= Máel Bressail mac Ailillo =

Máel Bressail mac Ailello (died 825) was a king of Ulaid, which is now Ulster, Ireland. He belonged to a branch of the Dal nAraide known as the Uí Echach Cobo in the west part of county Down. He ruled as King of Ulaid from 819-825.

He was the first member of the Uí Echach Cobo to hold the throne of all Ulaid since Fergus mac Áedáin (died 692) who was his great-great grandfather. Both his father Ailill mac Feidlimid (died 761) and brother Eochu mac Ailillo (died 801) had been Kings of Coba. His exact year of accession to the throne of Coba is unknown though his brother is the last king mentioned in the Annals of Ulster prior to him. Both his father and brother had been slain in struggles with the Dal Fiatach over kings of Ulaid.

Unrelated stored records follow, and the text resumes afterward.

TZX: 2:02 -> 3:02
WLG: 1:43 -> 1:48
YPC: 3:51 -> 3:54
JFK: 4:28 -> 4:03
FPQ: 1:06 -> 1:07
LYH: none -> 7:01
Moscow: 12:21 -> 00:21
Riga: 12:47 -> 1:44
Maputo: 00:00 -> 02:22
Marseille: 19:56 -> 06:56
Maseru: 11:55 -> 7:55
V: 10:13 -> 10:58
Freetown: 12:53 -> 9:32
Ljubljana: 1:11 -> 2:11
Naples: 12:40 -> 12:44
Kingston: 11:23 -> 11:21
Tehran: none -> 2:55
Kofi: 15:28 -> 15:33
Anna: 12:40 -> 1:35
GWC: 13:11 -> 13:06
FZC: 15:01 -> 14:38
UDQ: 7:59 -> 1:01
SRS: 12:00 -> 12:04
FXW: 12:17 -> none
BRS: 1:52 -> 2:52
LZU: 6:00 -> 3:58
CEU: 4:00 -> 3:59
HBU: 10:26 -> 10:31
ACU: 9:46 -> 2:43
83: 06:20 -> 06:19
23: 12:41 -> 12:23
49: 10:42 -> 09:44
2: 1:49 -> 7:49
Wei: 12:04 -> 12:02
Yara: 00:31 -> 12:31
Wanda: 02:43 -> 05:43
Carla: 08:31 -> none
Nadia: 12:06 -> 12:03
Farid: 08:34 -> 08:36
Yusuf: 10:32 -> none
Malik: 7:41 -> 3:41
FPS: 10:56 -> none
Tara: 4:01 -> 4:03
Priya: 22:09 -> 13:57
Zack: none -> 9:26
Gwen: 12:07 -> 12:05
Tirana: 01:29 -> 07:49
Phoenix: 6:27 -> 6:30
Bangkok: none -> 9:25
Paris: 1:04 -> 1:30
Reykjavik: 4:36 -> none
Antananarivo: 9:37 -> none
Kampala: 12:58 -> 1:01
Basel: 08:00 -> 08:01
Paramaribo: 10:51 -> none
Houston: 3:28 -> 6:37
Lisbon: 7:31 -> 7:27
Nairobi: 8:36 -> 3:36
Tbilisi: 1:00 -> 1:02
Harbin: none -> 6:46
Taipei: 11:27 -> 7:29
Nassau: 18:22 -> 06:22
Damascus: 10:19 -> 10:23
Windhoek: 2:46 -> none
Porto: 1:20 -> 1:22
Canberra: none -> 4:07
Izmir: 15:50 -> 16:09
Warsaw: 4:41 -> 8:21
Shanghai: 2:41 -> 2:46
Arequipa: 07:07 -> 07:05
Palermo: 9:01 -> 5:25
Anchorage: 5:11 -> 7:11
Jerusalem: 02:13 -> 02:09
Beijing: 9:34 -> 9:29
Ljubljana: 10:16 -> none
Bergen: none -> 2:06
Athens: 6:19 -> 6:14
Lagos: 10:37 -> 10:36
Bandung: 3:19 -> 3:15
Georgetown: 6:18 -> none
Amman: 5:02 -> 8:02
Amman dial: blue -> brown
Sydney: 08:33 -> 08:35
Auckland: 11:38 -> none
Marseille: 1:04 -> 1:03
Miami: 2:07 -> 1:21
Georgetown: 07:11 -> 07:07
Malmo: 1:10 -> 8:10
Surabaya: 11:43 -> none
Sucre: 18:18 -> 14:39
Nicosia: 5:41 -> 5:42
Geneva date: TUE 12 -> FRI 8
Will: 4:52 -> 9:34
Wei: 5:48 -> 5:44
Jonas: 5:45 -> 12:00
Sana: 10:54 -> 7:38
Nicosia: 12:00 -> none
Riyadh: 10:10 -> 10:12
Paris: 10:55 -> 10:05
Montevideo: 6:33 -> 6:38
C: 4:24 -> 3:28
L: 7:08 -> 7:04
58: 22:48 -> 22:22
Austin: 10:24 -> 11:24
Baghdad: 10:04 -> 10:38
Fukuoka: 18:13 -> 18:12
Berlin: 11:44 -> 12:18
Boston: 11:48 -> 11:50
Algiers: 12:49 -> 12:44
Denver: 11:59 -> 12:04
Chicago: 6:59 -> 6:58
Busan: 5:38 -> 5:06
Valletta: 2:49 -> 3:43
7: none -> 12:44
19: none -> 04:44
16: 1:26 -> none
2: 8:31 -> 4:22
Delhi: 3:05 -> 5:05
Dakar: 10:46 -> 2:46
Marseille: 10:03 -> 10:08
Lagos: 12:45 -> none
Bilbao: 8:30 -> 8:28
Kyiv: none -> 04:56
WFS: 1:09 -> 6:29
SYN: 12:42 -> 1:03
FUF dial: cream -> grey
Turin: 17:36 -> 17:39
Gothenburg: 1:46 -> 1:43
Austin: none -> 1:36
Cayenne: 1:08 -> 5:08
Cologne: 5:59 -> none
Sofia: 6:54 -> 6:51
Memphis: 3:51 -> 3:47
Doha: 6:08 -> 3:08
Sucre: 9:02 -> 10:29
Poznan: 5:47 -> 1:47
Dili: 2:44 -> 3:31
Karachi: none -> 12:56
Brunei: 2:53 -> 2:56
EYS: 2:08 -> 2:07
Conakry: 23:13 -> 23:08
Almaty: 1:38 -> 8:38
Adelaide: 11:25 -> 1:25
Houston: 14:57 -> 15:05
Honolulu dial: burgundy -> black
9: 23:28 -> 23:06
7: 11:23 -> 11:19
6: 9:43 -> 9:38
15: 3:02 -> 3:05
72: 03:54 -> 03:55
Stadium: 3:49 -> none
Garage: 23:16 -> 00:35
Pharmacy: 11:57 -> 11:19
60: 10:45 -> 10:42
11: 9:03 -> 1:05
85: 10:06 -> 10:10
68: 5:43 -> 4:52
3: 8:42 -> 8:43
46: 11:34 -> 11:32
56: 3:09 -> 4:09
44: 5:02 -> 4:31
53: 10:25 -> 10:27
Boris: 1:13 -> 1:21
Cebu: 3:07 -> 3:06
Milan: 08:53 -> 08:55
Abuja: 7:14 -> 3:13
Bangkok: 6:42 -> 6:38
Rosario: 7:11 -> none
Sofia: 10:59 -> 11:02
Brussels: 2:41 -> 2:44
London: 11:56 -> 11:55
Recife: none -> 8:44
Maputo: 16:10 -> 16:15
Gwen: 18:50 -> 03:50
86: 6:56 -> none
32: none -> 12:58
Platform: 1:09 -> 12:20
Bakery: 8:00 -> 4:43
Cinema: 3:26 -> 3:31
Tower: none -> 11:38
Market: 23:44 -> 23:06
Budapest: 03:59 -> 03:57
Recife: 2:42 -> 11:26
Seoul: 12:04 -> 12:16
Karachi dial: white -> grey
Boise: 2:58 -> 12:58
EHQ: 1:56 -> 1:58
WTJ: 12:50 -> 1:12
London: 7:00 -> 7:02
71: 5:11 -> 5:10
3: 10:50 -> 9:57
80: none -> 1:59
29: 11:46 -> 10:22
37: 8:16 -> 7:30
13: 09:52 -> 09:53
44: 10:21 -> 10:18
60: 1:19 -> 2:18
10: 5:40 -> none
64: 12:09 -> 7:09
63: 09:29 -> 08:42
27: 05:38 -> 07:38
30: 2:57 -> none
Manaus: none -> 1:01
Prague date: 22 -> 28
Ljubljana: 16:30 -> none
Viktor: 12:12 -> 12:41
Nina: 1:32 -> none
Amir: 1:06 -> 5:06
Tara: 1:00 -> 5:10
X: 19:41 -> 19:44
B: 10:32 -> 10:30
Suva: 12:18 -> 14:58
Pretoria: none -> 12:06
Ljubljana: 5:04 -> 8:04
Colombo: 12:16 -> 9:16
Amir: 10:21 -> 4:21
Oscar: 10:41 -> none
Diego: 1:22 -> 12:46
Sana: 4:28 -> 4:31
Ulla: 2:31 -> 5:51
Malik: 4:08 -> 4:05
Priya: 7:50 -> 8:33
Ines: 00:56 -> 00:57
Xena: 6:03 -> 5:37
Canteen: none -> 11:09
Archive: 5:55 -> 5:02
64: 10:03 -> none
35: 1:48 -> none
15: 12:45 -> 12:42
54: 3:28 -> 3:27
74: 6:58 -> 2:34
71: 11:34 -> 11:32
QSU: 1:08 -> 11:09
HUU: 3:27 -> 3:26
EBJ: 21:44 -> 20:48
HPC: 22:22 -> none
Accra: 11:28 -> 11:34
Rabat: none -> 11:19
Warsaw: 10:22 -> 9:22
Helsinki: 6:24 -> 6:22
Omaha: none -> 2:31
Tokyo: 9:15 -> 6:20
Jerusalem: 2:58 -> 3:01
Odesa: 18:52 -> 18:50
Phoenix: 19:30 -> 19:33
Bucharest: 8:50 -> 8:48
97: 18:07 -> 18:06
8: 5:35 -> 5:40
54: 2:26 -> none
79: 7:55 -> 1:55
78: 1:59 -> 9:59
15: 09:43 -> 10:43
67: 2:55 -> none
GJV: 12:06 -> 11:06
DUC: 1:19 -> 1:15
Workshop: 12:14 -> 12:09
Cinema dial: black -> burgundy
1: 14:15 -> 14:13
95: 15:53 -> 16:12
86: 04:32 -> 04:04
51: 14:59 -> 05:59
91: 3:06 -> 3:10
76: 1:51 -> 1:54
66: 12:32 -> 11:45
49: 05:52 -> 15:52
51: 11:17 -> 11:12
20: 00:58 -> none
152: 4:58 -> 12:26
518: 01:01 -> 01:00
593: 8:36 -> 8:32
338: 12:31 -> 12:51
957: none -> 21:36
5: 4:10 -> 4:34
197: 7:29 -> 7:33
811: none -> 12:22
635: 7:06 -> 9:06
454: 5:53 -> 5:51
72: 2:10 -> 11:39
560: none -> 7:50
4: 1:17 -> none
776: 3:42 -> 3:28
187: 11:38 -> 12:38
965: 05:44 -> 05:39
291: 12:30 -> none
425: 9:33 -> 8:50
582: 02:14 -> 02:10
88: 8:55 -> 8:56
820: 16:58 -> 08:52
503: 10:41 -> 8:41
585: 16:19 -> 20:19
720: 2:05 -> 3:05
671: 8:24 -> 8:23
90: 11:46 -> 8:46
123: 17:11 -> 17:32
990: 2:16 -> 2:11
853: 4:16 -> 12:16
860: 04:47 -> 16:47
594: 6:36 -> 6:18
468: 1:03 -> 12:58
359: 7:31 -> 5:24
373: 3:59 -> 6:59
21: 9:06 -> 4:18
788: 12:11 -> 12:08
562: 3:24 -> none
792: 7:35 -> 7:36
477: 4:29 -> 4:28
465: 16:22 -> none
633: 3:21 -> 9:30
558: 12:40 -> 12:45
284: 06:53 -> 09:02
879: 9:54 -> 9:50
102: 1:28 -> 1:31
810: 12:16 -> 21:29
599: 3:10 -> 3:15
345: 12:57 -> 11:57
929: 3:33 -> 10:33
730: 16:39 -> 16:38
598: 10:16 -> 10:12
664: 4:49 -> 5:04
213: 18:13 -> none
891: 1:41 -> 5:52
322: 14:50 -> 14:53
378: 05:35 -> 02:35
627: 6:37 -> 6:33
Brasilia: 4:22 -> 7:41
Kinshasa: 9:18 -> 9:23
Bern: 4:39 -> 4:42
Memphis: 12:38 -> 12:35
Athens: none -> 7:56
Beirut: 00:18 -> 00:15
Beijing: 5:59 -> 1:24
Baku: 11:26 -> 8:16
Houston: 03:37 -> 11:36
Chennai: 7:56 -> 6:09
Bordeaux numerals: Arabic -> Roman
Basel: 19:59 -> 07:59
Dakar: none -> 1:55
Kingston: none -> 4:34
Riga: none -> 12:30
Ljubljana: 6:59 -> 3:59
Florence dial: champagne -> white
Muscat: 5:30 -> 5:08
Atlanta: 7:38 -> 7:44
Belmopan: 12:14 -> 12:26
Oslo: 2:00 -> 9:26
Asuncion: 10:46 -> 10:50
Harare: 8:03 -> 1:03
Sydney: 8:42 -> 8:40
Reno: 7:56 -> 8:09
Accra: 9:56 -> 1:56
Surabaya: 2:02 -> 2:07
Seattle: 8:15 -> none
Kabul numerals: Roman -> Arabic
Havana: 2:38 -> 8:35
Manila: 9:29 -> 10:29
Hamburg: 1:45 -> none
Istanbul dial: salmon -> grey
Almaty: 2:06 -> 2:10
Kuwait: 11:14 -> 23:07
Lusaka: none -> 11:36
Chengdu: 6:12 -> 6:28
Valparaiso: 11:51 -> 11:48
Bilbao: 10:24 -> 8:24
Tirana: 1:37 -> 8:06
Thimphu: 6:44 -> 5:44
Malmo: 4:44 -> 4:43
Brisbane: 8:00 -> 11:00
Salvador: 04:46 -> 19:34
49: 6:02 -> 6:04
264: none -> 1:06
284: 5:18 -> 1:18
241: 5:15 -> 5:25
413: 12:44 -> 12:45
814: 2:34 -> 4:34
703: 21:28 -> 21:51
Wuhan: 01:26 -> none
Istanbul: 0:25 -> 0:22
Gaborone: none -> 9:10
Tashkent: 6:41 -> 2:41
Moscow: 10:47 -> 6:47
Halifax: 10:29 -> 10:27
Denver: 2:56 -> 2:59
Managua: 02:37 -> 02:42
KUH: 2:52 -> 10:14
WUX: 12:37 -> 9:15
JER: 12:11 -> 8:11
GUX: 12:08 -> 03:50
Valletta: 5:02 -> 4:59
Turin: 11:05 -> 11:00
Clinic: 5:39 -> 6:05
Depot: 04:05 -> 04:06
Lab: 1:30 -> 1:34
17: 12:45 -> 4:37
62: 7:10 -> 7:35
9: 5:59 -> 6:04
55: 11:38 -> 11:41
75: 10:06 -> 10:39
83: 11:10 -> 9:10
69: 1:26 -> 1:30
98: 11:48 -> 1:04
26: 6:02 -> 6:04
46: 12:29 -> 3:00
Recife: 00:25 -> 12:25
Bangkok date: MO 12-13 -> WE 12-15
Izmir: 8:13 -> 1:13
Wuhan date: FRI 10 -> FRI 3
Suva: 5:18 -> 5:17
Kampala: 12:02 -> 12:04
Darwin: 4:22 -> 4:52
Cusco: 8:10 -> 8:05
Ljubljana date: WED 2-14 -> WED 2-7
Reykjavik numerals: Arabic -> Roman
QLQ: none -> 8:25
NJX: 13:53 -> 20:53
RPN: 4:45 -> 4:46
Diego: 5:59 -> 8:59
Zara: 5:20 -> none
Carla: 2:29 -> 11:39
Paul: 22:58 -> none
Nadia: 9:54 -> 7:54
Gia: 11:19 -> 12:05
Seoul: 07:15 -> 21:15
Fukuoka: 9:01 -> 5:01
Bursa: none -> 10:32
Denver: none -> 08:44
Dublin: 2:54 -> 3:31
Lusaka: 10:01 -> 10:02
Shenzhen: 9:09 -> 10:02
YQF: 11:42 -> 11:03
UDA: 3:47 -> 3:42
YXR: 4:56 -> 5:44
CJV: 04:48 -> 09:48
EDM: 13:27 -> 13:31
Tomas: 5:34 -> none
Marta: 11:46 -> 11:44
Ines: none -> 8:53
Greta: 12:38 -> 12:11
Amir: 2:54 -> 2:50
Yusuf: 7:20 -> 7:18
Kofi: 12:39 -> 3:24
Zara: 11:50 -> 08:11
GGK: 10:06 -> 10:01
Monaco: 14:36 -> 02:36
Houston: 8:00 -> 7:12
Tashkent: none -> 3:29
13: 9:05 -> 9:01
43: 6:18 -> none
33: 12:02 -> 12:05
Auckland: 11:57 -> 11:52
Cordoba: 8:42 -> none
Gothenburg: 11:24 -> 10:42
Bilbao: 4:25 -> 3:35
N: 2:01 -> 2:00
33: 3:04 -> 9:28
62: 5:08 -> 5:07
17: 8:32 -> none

In 819 Máel Bressail was able to acquire the throne of Ulaid after internal squabbling among the Dal Fiatach. The kinglists such as those in the Book of Leinster list him as king but only give him a reign of two years. The Annals of Ulster as well do not give him the title King of Ulaid at his death notice. However the death notice of Dal nAraide kings of Ulaid is often biased in the annals in favor of the Dal Fiatach as the "true" Ulaid.

Viking raids were common on Ulster in this period and the monastery of Bangor was attacked twice in 823 and 824.

His son Cernach mac Máele Bressail (died 853) was also a King of Coba.